Early life and education 
In 1973, Aliyev studied at Dash Kyzylgadzhyly village secondary school and then continued his secondary education at School No. 102 in Dalimammadli. In 1976, he was drafted to the Soviet Armed Forces and assigned to Tajikistan.

Personal life 
Aliyev was married and had two children.

Nagorno Karabakh War 
In 1992, Aliyev joined the second battalion established in Goranboy District. His first fight against Armenian army was in Aghdara. On 4 May 1992, he prepared a plan called "Yaltahil" to prevent the attacks of Armenians in the Talysh settlement of the Tapqaraqoyunlu village of the Goranboy District.
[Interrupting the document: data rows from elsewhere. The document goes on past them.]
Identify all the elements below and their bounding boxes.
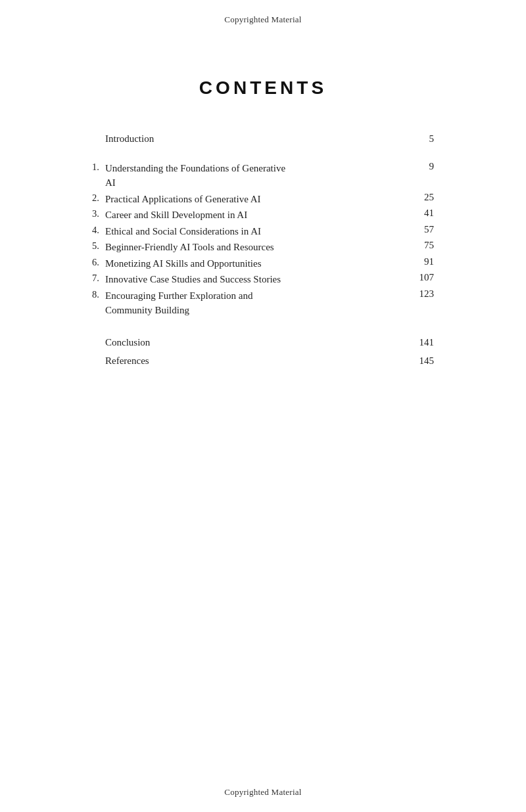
toc-chapter-1-left: 1. Understanding the Foundations of Gene… xyxy=(92,161,408,191)
toc-chapter-7-page: 107 xyxy=(408,272,434,283)
toc-conclusion-page: 141 xyxy=(408,337,434,348)
contents-title: CONTENTS xyxy=(92,78,434,99)
toc-chapter-8-label: Encouraging Further Exploration andCommu… xyxy=(105,288,253,318)
toc-chapter-5: 5. Beginner-Friendly AI Tools and Resour… xyxy=(92,240,434,255)
toc-conclusion-label: Conclusion xyxy=(105,335,150,350)
page-container: Copyrighted Material CONTENTS Introducti… xyxy=(0,0,526,812)
toc-chapter-6-left: 6. Monetizing AI Skills and Opportunitie… xyxy=(92,256,408,271)
toc-chapter-4-number: 4. xyxy=(92,224,105,236)
toc-chapter-1: 1. Understanding the Foundations of Gene… xyxy=(92,161,434,191)
toc-chapter-7: 7. Innovative Case Studies and Success S… xyxy=(92,272,434,287)
spacer-after-chapters xyxy=(92,319,434,331)
toc-chapter-6-label: Monetizing AI Skills and Opportunities xyxy=(105,256,262,271)
toc-chapter-2-label: Practical Applications of Generative AI xyxy=(105,192,261,207)
toc-chapter-8: 8. Encouraging Further Exploration andCo… xyxy=(92,288,434,318)
spacer-after-intro xyxy=(92,149,434,161)
toc-chapter-1-label: Understanding the Foundations of Generat… xyxy=(105,161,285,191)
toc-chapter-3-page: 41 xyxy=(408,208,434,219)
toc-chapter-8-number: 8. xyxy=(92,288,105,300)
toc-intro-label: Introduction xyxy=(105,131,154,147)
toc-chapter-8-page: 123 xyxy=(408,288,434,300)
toc-intro-entry: Introduction 5 xyxy=(92,131,434,147)
toc-section: Introduction 5 1. Understanding the Foun… xyxy=(92,131,434,369)
toc-chapter-1-number: 1. xyxy=(92,161,105,173)
toc-chapter-2: 2. Practical Applications of Generative … xyxy=(92,192,434,207)
toc-chapter-4-label: Ethical and Social Considerations in AI xyxy=(105,224,261,239)
toc-chapter-5-left: 5. Beginner-Friendly AI Tools and Resour… xyxy=(92,240,408,255)
toc-chapter-2-number: 2. xyxy=(92,192,105,204)
toc-chapter-8-left: 8. Encouraging Further Exploration andCo… xyxy=(92,288,408,318)
toc-chapter-6-page: 91 xyxy=(408,256,434,267)
toc-chapter-7-label: Innovative Case Studies and Success Stor… xyxy=(105,272,281,287)
copyright-bottom-text: Copyrighted Material xyxy=(224,787,301,797)
toc-references-label: References xyxy=(105,353,149,369)
toc-chapter-5-page: 75 xyxy=(408,240,434,251)
toc-chapter-4-page: 57 xyxy=(408,224,434,235)
copyright-bottom: Copyrighted Material xyxy=(0,787,526,812)
toc-references-entry: References 145 xyxy=(92,353,434,369)
toc-chapter-7-number: 7. xyxy=(92,272,105,284)
toc-chapter-3-left: 3. Career and Skill Development in AI xyxy=(92,208,408,223)
main-content: CONTENTS Introduction 5 1. Understanding… xyxy=(0,25,526,787)
toc-chapter-1-page: 9 xyxy=(408,161,434,172)
toc-chapter-2-page: 25 xyxy=(408,192,434,203)
copyright-top: Copyrighted Material xyxy=(0,0,526,25)
copyright-top-text: Copyrighted Material xyxy=(224,14,301,24)
toc-chapter-7-left: 7. Innovative Case Studies and Success S… xyxy=(92,272,408,287)
toc-chapter-5-number: 5. xyxy=(92,240,105,252)
toc-chapter-4: 4. Ethical and Social Considerations in … xyxy=(92,224,434,239)
toc-intro-page: 5 xyxy=(408,133,434,145)
toc-chapter-3-number: 3. xyxy=(92,208,105,219)
toc-conclusion-entry: Conclusion 141 xyxy=(92,335,434,350)
toc-references-page: 145 xyxy=(408,355,434,367)
toc-chapter-3-label: Career and Skill Development in AI xyxy=(105,208,247,223)
toc-chapter-2-left: 2. Practical Applications of Generative … xyxy=(92,192,408,207)
toc-chapter-4-left: 4. Ethical and Social Considerations in … xyxy=(92,224,408,239)
toc-chapter-5-label: Beginner-Friendly AI Tools and Resources xyxy=(105,240,274,255)
toc-chapter-3: 3. Career and Skill Development in AI 41 xyxy=(92,208,434,223)
toc-chapter-6-number: 6. xyxy=(92,256,105,268)
toc-chapter-6: 6. Monetizing AI Skills and Opportunitie… xyxy=(92,256,434,271)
That operation was successful for Azerbaijani soldiers. One day later, Armenian soldiers suddenly attacked the positions of Azerbaijani army. Aliyev was killed during that fight and his body was found only 43 days after the Talish village was released.

Honors 
Yunis Asker oglu Aliyev was posthumously awarded the title of the "National Hero of Azerbaijan" by Presidential Decree No. 833 dated 7 June 1992.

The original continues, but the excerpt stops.